Tip #110: Tax Implications and Other Warnings for Rent Credits by James Safonov
Occasionally it is necessary to give rent credits to tenants.
Random rent credits by themselves are not necessarily a bad thing. The context surrounding the credit and the amount of the credit(s) can be troublesome.
First it is important to distinguish what should be credited and what shouldn’t. Anything that requires a professional contractor should not be credited. Replacing a toilet seat or a refrigerator water filter is probably harmless–just have the tenant provide a receipt.
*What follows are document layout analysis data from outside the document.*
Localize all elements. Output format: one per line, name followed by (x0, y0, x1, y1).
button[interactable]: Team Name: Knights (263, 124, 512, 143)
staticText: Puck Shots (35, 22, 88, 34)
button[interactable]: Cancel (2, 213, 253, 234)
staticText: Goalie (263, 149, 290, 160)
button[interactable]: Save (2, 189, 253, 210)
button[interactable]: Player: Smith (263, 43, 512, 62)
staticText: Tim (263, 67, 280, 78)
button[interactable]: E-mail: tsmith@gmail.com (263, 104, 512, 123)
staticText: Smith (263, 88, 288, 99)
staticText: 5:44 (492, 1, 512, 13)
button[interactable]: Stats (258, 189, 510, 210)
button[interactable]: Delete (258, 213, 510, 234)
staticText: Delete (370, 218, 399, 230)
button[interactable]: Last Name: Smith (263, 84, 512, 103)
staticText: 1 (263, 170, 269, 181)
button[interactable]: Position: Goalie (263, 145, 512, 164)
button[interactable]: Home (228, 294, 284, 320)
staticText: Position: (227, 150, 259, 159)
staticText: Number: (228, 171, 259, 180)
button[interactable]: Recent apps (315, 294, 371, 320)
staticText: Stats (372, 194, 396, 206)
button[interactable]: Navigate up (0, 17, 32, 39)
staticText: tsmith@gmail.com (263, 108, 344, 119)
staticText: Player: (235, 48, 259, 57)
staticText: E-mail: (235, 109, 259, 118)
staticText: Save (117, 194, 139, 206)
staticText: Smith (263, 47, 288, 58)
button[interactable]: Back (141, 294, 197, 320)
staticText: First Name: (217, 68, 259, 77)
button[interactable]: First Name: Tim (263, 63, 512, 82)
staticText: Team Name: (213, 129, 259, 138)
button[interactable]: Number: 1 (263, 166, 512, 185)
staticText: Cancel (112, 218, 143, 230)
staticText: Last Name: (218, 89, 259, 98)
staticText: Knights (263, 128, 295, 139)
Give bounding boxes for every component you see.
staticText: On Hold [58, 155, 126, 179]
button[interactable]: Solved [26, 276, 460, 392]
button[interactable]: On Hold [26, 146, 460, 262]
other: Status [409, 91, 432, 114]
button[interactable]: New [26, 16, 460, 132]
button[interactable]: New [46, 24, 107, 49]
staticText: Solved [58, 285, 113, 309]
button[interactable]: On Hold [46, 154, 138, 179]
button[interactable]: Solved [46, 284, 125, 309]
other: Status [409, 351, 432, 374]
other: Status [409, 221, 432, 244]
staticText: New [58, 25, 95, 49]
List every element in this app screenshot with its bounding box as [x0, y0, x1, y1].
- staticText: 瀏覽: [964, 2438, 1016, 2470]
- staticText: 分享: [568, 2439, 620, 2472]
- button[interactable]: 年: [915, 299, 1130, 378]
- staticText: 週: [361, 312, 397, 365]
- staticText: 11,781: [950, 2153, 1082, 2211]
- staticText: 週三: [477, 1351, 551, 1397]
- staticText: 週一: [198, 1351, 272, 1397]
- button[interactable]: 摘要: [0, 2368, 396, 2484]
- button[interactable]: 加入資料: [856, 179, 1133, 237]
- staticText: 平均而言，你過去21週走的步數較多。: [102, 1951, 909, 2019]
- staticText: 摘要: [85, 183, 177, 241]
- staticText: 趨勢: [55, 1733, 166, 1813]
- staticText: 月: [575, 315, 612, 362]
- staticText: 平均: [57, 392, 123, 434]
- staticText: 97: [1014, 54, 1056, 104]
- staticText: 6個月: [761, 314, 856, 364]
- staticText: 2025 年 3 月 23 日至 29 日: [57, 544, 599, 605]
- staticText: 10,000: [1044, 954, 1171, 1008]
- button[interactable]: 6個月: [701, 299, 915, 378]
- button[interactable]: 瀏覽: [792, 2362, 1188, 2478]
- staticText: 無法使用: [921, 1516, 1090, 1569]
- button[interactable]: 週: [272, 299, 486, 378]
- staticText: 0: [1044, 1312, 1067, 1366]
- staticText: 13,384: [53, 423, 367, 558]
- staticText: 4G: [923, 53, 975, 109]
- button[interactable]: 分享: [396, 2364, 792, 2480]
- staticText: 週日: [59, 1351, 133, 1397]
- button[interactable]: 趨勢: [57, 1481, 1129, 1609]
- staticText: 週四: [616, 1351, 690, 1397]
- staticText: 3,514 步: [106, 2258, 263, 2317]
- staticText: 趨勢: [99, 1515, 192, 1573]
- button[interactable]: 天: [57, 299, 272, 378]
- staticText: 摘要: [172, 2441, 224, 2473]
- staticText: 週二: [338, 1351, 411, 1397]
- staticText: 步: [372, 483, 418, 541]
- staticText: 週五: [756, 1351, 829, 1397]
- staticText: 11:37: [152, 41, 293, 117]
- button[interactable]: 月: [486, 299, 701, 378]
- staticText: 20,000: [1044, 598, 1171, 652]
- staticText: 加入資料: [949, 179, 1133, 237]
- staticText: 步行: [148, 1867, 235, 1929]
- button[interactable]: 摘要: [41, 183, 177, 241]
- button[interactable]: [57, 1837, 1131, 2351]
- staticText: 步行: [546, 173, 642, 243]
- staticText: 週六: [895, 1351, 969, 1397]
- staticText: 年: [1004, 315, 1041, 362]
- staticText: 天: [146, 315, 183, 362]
Some owners have negotiated a recurring credit for landscaping or for owner access to a storage shed. For example: the original rent was $1000.00 monthly and included a gardener. After a period of time the tenant and owner agree to reduce the rent $60.00 per month and allow the tenant to service the yards. They keep the rent at $1000.00 but include a monthly credit of $60.00 to the ledger.
This $60.00 monthly credit equals $720.00 annually and can be perceived as tenant income by the IRS. The landlord would need to give the tenant a 1099 for the $720.00 as it exceeds the $600.00 annual amount of earned income.
A better course of action would be to reduce the rent to $940.00 and do away with the recurring credit.
James Safonov is a property manager with HomePointe in Sacramento, California. HomePointe provides full service property management, leasing, accounting, and maintenance. If you or anyone you know has questions about property management in Sacramento, rentals in Natomas, Roseville or beyond please do not hesistate to contact James at email@example.com.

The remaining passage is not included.